The downhill ski training postponements and cancellations thus far can't entirely be blamed on El Niņo. Storms often break up over the water and shoot north and south ("split flow") of Vancouver in pieces. But right now a series of storm systems are making it inland. The current system that has transformed Vancouver and Whistler into a cloud forest has two cousins waiting in line for their turns, so the Alpine skiing venue is likely to remain encased in fog until at least early next week.
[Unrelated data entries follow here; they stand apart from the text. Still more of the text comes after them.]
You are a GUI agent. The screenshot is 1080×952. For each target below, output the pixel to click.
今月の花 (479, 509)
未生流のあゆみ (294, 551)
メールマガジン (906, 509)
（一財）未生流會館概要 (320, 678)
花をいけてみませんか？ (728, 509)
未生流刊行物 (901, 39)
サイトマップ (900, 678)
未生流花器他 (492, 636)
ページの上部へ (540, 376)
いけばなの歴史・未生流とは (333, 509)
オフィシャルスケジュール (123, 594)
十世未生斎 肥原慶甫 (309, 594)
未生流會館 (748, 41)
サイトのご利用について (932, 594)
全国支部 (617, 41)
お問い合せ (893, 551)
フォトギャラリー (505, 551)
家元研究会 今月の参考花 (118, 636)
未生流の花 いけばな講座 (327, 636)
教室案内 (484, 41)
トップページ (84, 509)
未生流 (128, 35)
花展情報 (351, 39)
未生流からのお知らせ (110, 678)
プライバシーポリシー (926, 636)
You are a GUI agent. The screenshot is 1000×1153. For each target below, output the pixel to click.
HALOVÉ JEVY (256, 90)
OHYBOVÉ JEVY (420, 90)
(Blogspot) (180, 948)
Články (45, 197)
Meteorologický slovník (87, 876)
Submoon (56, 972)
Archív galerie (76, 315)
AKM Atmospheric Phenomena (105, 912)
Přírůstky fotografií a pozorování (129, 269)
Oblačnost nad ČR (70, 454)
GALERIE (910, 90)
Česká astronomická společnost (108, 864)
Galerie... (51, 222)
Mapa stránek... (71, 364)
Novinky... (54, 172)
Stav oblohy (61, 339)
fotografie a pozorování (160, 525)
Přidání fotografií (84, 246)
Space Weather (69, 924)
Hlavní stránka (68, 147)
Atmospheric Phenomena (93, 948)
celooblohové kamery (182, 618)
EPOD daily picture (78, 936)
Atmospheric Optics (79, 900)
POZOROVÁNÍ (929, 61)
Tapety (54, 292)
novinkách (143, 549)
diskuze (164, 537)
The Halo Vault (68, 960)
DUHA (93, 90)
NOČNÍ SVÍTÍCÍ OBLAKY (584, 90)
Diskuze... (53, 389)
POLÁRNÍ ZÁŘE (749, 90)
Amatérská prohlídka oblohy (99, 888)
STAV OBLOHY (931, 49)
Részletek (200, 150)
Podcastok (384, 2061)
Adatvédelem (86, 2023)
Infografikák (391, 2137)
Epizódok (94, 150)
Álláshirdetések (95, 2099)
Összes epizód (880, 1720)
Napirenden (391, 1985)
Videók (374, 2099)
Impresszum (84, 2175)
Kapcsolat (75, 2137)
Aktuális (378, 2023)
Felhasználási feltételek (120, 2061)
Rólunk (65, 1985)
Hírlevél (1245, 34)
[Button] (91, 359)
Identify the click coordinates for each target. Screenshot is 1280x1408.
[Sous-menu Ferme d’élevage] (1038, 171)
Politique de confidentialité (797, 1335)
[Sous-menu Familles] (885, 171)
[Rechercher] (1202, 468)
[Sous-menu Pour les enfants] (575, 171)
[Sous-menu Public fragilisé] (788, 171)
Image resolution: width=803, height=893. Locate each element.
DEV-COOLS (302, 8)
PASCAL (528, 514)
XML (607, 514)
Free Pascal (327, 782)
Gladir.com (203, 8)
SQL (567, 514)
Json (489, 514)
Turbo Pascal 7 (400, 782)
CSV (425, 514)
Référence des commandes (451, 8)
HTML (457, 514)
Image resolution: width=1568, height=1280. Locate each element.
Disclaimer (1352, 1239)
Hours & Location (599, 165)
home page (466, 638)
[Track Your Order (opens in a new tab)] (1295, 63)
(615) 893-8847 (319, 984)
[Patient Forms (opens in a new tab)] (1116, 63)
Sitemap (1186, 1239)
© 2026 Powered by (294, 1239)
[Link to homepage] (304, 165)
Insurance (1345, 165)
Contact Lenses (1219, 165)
Besides Vonn, some Canadian athletes have been taking the weather with a subtle smile. Canadian skier Manny Osborne-Paradis, who has a shot to win the first Canadian gold ever on Canadian soil in the downhill Saturday, said that the cancellations are "better for us, because we're more familiar with the course ... it's nice to put a little pressure on the other guys."
While the delays in Alpine skiing might be an annoyance for most athletes, they should be fleeting. Whistler is chillier and higher than Vancouver and has a good base of snow, so a warm spell and spurts of rain won't be a big problem so long as the fog clears. On Thursday, American biathlete Tim Burke said the course conditions in Whistler where "hard and fast," and while the fringes of the venue were slushy, the competitive area was ready to go. The same can't be said for Cypress, where the freestyle skiing and snowboard events take place. Cypress is at lower elevation and El Niņo, which is staying here in town throughout the Olympics, will be a month-long thorn in the side of Olympic organizers who will need to keep the dump trucks and helicopters at the ready to bring in more snow.
Some of the current weather remains unexplained. According to David Jones, a meteorologist at Environment Canada who is working at the Games, the El Niņo in the winter of 2006-07 didn't stop Cypress from getting just under 10 feet of snow. "This isn't entirely El Niņo," Jones said. "There's something else that we don't completely understand." He added that "El Niņo isn't going away, but that doesn't mean we can't get a cold spell. But it is less likely, and it doesn't look likely for the next two weeks. We're just not getting enough cold air from the northern gulf of Alaska. El Niņo loads the dice in favor of warmer weather systems."
Fortunately, though, this Olympics has more state of the art weather monitoring equipment than any before. There are 35 meteorologists working the Games, and they are joined by research scientists who have set up equipment that measures basics like wind speed and air moisture as well as more complex devices such as a wind profile, which does everything from measure basics like wind speed and air moisture to a "wind profiler," which looks vertically to detect wind speed and precipitation up to a mile-and-a-half above the ground. Every morning the research scientists and meteorologists get on a conference call "This stuff could become incredibly valuable if it becomes a game of picking windows when events should take place," Jones said. Olympians and organizers , of course, hope the equipment won't have to be used much longer.